Recently a friend of mine made a little post on why one should read a lot as well as write. I decided I didn't want to churn up her comment section with my thoughts, so instead I'll place them here.

I don't read a lot these days. That's not because I don't want to or don't have time to, I do. The main reason (other than I now have the attention span of a gnat on crack) is actually the same reason I write; what I want, how I want it, isn't out there.

Now I've read great books and amazing stories, I've even read things I feel are perfect and that I would hold up as an example of what I want to write. And while those writings are vastly superior to mine, they're still not done exactly as I would do them. They may be awe-inspiring and speak to the bones of my soul, but what I want from a book isn't all I want to write. The message, the heroes, the romance, the darkness, may all be in there in a way I dearly love, but the way I will write those same things will be different.

So why is that a reason why I don't read? Bluntly put, I reached the point where I needed to put what I wanted to read, out there.

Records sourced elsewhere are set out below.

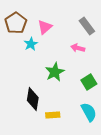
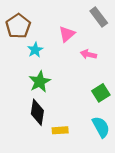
gray rectangle: (87, 26) -> (99, 17), moved
pink triangle: (45, 27) -> (67, 34), moved
green star: (55, 72) -> (40, 82), moved

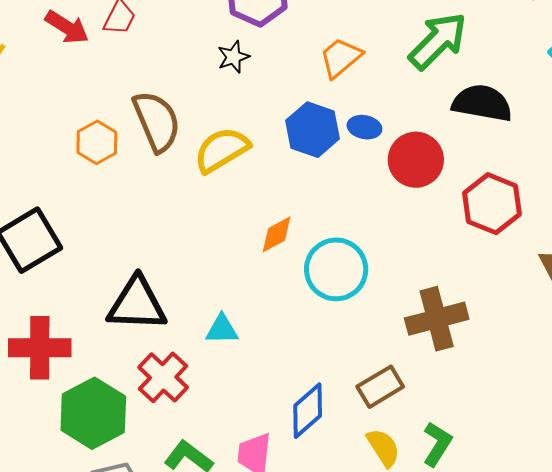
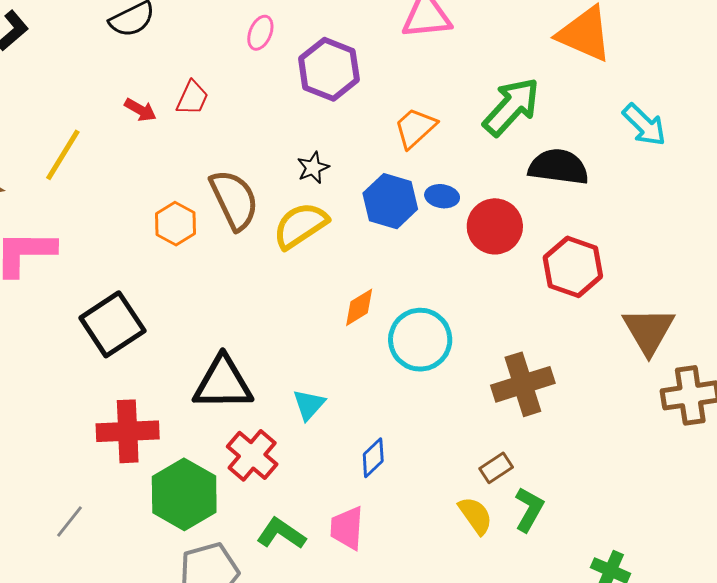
red arrow: (67, 27) -> (140, 110), size x0.7
black star: (233, 57) -> (313, 168), moved
cyan triangle: (222, 329) -> (309, 405), turned -45
brown rectangle: (380, 387) -> (496, 468), moved, size x0.7
blue diamond: (308, 411) -> (373, 458), moved, size x0.7

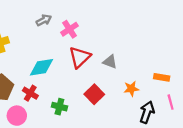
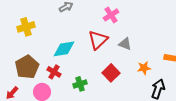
pink cross: (70, 29) -> (111, 15), moved
green cross: (59, 107) -> (80, 84), turned -32

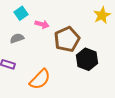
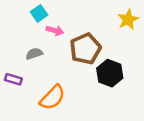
cyan square: (21, 13) -> (39, 13), moved
gray semicircle: (17, 38) -> (34, 54), moved

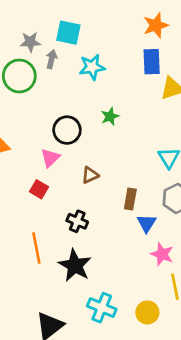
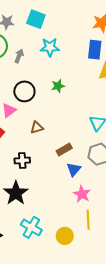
gray arrow: (51, 59) -> (19, 56), moved
brown rectangle: (130, 199) -> (64, 150), turned 42
black cross: (77, 221) -> (22, 160), turned -35

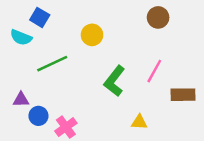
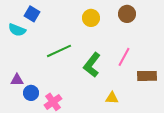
yellow circle: (92, 35) -> (91, 18), moved
green line: (52, 64) -> (59, 51), moved

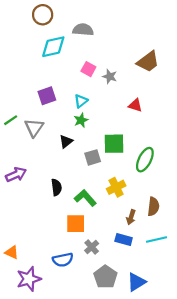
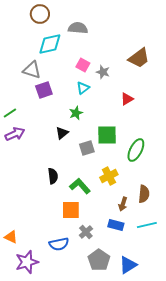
cyan triangle: (81, 101) -> (83, 88), moved
red triangle: (135, 105) -> (127, 99), turned -48
gray triangle: (34, 128) -> (32, 70), moved, turned -48
purple arrow: (16, 175) -> (15, 134), moved

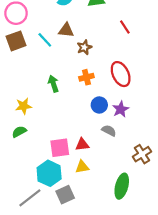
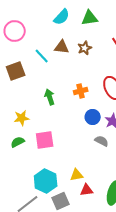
brown square: (16, 41) -> (16, 71), moved
brown star: (84, 47) -> (85, 48), moved
red triangle: (82, 144) -> (87, 190), moved
pink square: (60, 148) -> (45, 140), moved

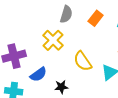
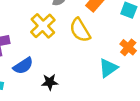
yellow semicircle: (83, 61) -> (80, 30), moved

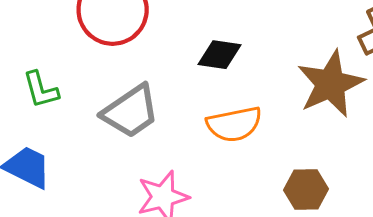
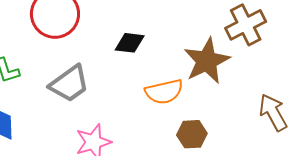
orange semicircle: (234, 124) -> (164, 92), moved

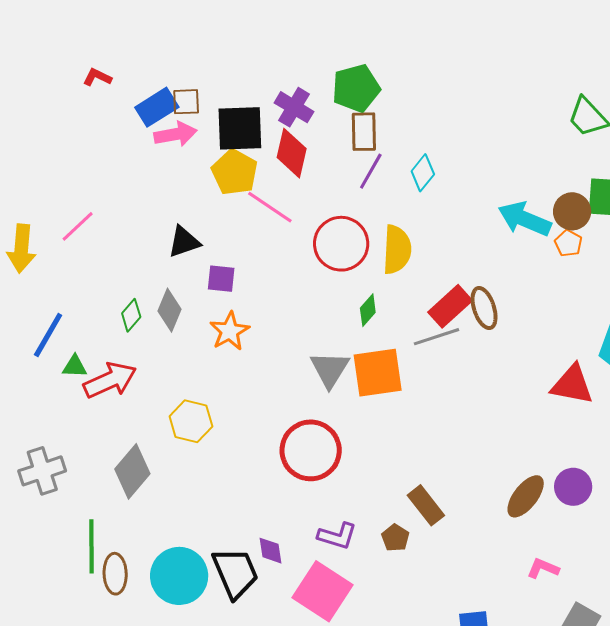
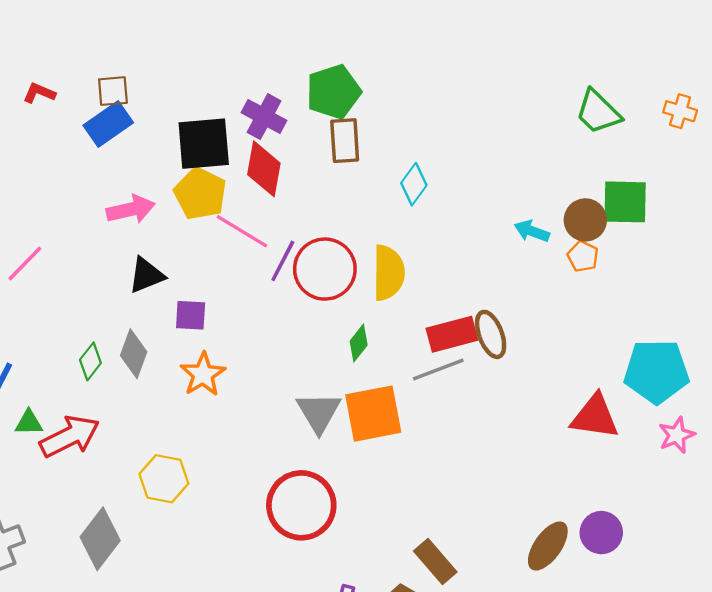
brown square: (186, 102) -> (113, 91), moved
pink arrow: (175, 134) -> (131, 209), moved
purple line: (371, 171) -> (283, 261), moved
cyan arrow: (525, 219) -> (532, 231), size x0.6
red rectangle: (450, 306) -> (452, 334), turned 30

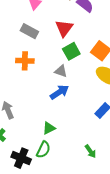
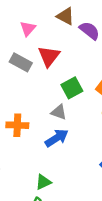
red triangle: (64, 28) -> (49, 56), moved
orange cross: (25, 61) -> (17, 125), moved

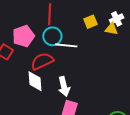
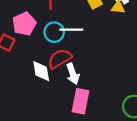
cyan circle: (52, 36) -> (54, 32), moved
red semicircle: (42, 61) -> (60, 59), moved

That isn't to say I feel I've read enough, as I'm not very well read at all. Fantasy was always my genre and rarely anything else though, so when I started writing what I wanted, I also stopped reading a lot of it. I should branch out and enjoy other book types, but somehow I just don't end up doing that. I start something and then it just doesn't grab me, and I'm in the middle of at least three books right now, and have been for over a year.

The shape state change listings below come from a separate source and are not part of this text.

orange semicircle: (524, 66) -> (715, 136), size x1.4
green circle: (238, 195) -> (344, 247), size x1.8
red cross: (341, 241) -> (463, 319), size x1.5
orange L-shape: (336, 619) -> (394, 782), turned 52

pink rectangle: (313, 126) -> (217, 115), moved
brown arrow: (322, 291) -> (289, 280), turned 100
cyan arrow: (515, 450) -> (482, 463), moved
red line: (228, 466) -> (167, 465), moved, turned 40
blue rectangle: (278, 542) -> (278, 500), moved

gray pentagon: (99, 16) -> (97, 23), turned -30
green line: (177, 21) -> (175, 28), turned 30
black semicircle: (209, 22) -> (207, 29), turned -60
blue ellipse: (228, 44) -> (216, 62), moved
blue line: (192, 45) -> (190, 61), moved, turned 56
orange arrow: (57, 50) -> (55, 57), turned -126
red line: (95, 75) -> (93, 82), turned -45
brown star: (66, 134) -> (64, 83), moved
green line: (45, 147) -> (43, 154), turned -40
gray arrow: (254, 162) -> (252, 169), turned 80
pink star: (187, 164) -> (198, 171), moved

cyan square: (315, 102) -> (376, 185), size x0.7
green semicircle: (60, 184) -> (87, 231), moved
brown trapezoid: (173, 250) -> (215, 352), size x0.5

I think I would like to read a good book, whatever it's about. The problem is, I'm just too lazy to find one ;)

Saturday 23 April 2016

Steele & Butler (2)

Ashan returned after a moment, carrying a tray of still sizzling sausages and bacon, with hash browns and something else on the side. He laid the table, complete with a serviette across Jane's lap, and then stepped back. "Will ma'am be requiring anything else?" he asked.

Jane cut a piece of the sausage and popped it in her mouth, chewing slowly. "What are these, Ashan?" she asked, pointing her knife towards the something else.

 "Beans, ma'am," Ashan replied.

"I know they are beans, Ashan, why are they on my plate?"

Ashan tilted his head slightly up and to one side and then down again. Which, through long observation, Jane had learned was his version of a shrug. "I heard they were good for you, ma'am. I thought you might like to try them. Apparently, they are vegetables, a new discovery or so I've heard."

Jane gave the butler a long look. "I will try these beans, Ashan, on the condition that they do not appear on my plate again," she told him.

Ashan sighed ever so slightly. "Very well, ma'am," he said, adding under his breath, "perhaps the broccoli will suffice."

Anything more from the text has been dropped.